══ Given records ══

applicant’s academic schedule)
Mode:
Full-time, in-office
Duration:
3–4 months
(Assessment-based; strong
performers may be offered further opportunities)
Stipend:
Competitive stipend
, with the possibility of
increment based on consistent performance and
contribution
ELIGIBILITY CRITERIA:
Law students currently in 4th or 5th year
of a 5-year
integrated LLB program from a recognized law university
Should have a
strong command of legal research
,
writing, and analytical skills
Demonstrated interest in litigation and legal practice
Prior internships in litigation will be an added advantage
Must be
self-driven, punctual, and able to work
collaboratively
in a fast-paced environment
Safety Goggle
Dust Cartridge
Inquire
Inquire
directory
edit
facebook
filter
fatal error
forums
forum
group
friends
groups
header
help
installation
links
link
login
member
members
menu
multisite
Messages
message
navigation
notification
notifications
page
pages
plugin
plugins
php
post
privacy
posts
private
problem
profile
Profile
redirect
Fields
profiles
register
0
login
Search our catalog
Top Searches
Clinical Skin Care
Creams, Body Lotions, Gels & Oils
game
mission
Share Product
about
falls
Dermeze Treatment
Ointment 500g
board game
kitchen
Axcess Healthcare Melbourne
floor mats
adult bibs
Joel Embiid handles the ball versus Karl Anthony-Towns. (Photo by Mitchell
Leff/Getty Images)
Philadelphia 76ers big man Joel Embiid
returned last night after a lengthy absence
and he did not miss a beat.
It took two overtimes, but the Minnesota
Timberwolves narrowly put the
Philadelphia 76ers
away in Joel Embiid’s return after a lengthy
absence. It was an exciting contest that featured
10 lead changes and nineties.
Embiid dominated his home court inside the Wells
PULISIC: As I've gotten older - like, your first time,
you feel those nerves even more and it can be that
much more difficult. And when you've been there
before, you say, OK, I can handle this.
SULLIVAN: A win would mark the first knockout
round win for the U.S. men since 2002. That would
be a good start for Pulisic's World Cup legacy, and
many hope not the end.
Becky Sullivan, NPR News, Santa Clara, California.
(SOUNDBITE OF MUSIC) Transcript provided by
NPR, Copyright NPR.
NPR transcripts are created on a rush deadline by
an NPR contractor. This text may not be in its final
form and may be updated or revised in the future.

═══
══ Given records ══

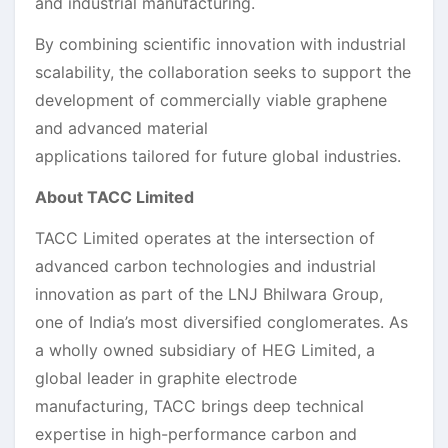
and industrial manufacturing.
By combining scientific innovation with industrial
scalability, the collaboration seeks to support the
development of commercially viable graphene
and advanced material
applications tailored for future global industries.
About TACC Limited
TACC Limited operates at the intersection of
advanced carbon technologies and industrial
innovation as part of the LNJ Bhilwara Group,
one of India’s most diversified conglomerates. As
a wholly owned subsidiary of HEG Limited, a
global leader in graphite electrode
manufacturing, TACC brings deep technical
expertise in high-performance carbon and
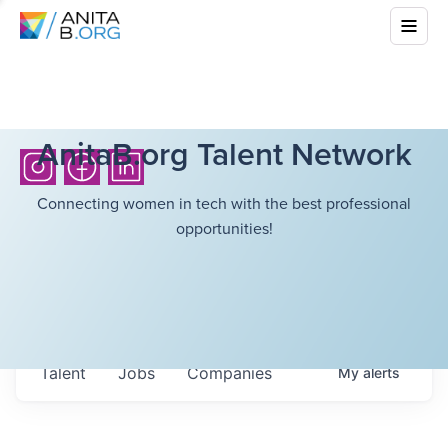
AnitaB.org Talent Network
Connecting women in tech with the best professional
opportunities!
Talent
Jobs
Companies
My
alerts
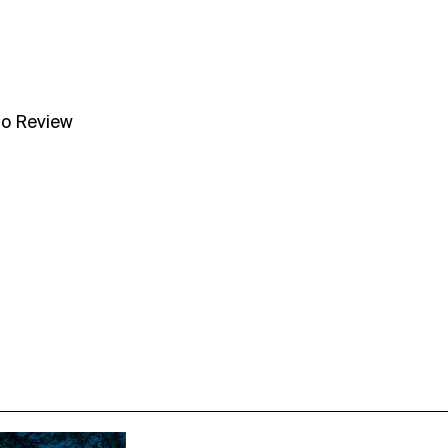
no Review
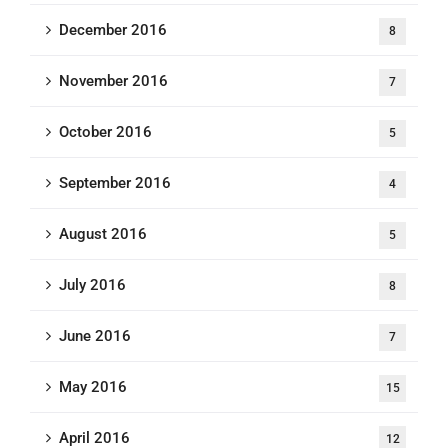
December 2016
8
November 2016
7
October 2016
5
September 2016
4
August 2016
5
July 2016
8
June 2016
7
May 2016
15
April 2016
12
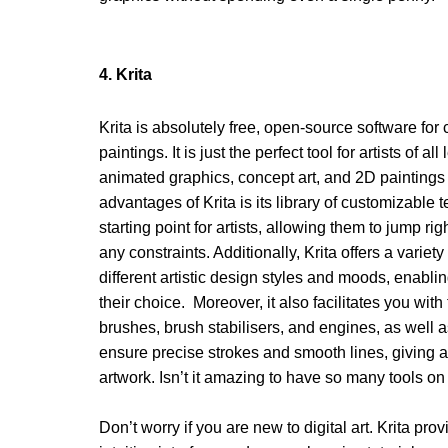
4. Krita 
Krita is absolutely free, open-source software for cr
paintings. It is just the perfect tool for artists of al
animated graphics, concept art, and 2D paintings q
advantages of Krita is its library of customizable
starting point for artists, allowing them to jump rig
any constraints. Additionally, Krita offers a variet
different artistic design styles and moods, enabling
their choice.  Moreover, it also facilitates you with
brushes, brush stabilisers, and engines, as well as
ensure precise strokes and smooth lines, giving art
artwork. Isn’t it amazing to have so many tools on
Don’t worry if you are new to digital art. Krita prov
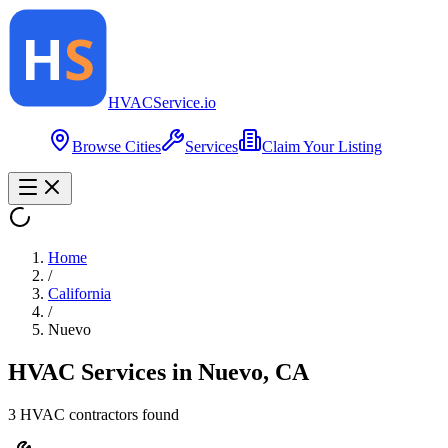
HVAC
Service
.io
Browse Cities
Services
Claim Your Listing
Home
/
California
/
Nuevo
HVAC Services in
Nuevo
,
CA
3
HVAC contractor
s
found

═══
══ Given records ══

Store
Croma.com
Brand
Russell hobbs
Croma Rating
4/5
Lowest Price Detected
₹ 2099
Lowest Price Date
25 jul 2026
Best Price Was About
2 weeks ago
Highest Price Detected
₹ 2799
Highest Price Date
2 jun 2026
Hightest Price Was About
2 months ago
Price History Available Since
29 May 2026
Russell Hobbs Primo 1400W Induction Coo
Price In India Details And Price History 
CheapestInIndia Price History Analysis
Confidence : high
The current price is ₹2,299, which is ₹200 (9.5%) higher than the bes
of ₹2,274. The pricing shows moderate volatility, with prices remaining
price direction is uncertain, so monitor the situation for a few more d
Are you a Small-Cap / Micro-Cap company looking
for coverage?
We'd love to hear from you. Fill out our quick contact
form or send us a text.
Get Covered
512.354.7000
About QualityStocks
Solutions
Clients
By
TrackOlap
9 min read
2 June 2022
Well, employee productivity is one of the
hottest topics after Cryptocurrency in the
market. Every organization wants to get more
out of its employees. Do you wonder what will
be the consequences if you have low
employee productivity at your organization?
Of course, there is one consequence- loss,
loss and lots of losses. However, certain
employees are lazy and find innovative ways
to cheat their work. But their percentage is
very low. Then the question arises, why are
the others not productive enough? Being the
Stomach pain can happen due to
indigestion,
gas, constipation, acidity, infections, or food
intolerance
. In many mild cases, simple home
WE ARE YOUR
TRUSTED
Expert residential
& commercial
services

═══

• [Your instructions] Each line above that includes the word "advanced" is to be copied.

• [Task result]
and advanced material
advanced carbon technologies and industrial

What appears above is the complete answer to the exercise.